Document understanding data
....................
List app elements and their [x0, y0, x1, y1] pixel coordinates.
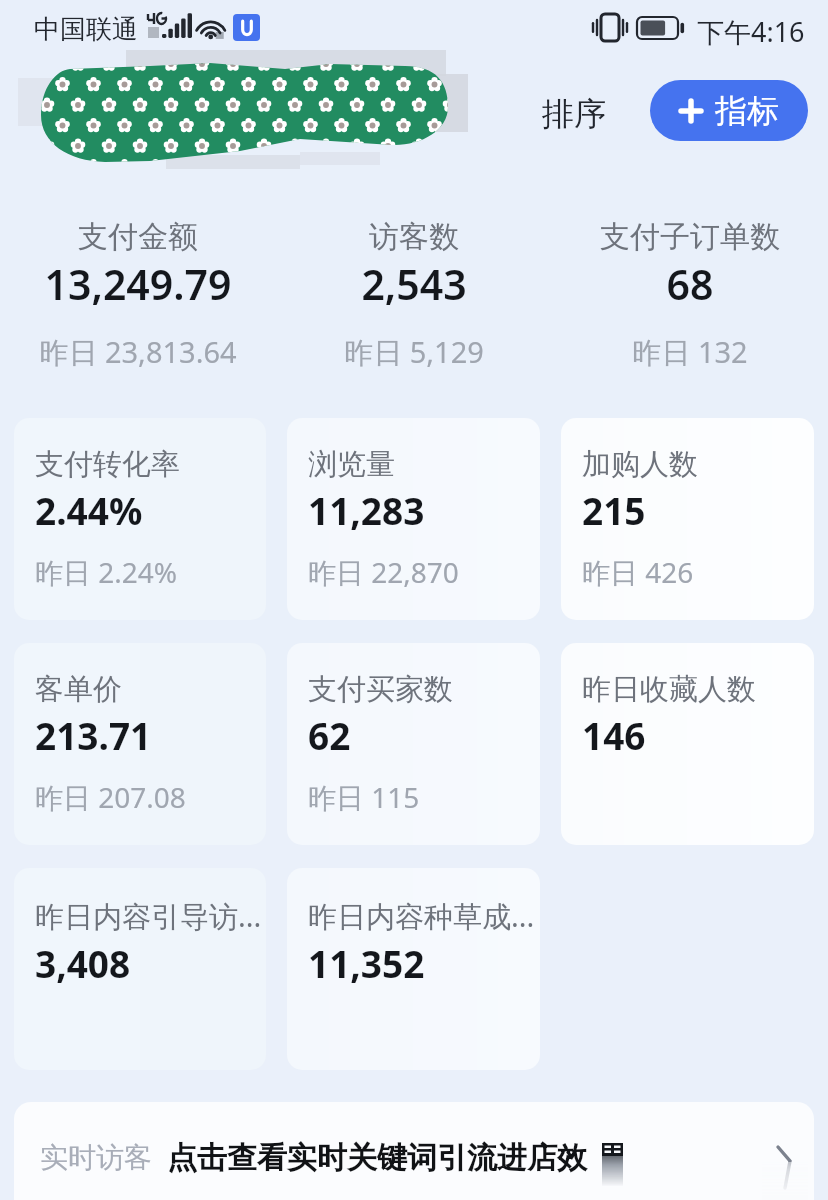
staticText: 146: [582, 710, 646, 760]
staticText: 昨日内容种草成...: [308, 896, 535, 936]
staticText: 点击查看实时关键词引流进店效: [167, 1139, 587, 1177]
staticText: 13,249.79: [0, 256, 276, 312]
button[interactable]: 昨日收藏人数: [561, 643, 814, 845]
button[interactable]: 浏览量: [287, 418, 540, 620]
button[interactable]: 昨日内容种草成...: [287, 868, 540, 1070]
staticText: 昨日 5,129: [276, 332, 552, 372]
staticText: 昨日 132: [552, 332, 828, 372]
staticText: 下午4:16: [697, 13, 805, 50]
staticText: 11,352: [308, 938, 425, 988]
staticText: 浏览量: [308, 446, 395, 483]
staticText: 215: [582, 485, 646, 535]
button[interactable]: 访客数: [276, 218, 552, 372]
staticText: 3,408: [35, 938, 131, 988]
staticText: 中国联通: [34, 13, 138, 46]
button[interactable]: 加购人数: [561, 418, 814, 620]
staticText: 指标: [715, 91, 779, 131]
staticText: 2,543: [276, 256, 552, 312]
staticText: 支付转化率: [35, 446, 180, 483]
button[interactable]: 支付子订单数: [552, 218, 828, 372]
staticText: 213.71: [35, 710, 152, 760]
staticText: 昨日 207.08: [35, 778, 186, 816]
staticText: 昨日 22,870: [308, 553, 459, 591]
button[interactable]: 支付买家数: [287, 643, 540, 845]
staticText: 加购人数: [582, 446, 698, 483]
button[interactable]: 排序: [532, 86, 616, 142]
staticText: 昨日 23,813.64: [0, 332, 276, 372]
staticText: 昨日 426: [582, 553, 694, 591]
staticText: 62: [308, 710, 351, 760]
staticText: 支付买家数: [308, 671, 453, 708]
button[interactable]: 昨日内容引导访...: [14, 868, 266, 1070]
staticText: 11,283: [308, 485, 425, 535]
staticText: 昨日收藏人数: [582, 671, 756, 708]
button[interactable]: 客单价: [14, 643, 266, 845]
staticText: 支付子订单数: [552, 218, 828, 256]
staticText: 访客数: [276, 218, 552, 256]
staticText: 支付金额: [0, 218, 276, 256]
staticText: 昨日 115: [308, 778, 420, 816]
staticText: 68: [552, 256, 828, 312]
staticText: 2.44%: [35, 485, 143, 535]
staticText: 客单价: [35, 671, 122, 708]
staticText: 排序: [542, 94, 606, 134]
button[interactable]: 支付转化率: [14, 418, 266, 620]
other: 查看详情: [762, 1144, 808, 1200]
button[interactable]: 指标: [650, 80, 808, 141]
staticText: 昨日 2.24%: [35, 553, 178, 591]
staticText: 昨日内容引导访...: [35, 896, 262, 936]
button[interactable]: 实时访客: [14, 1102, 814, 1200]
staticText: 实时访客: [40, 1140, 152, 1175]
button[interactable]: 支付金额: [0, 218, 276, 372]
....................
**Exercise brief**
Where does the word "昨日内容引导访" occur in the records? Return every line that holds it.

**Problem solution**
button[interactable]: 昨日内容引导访...: [14, 868, 266, 1070]
staticText: 昨日内容引导访...: [35, 896, 262, 936]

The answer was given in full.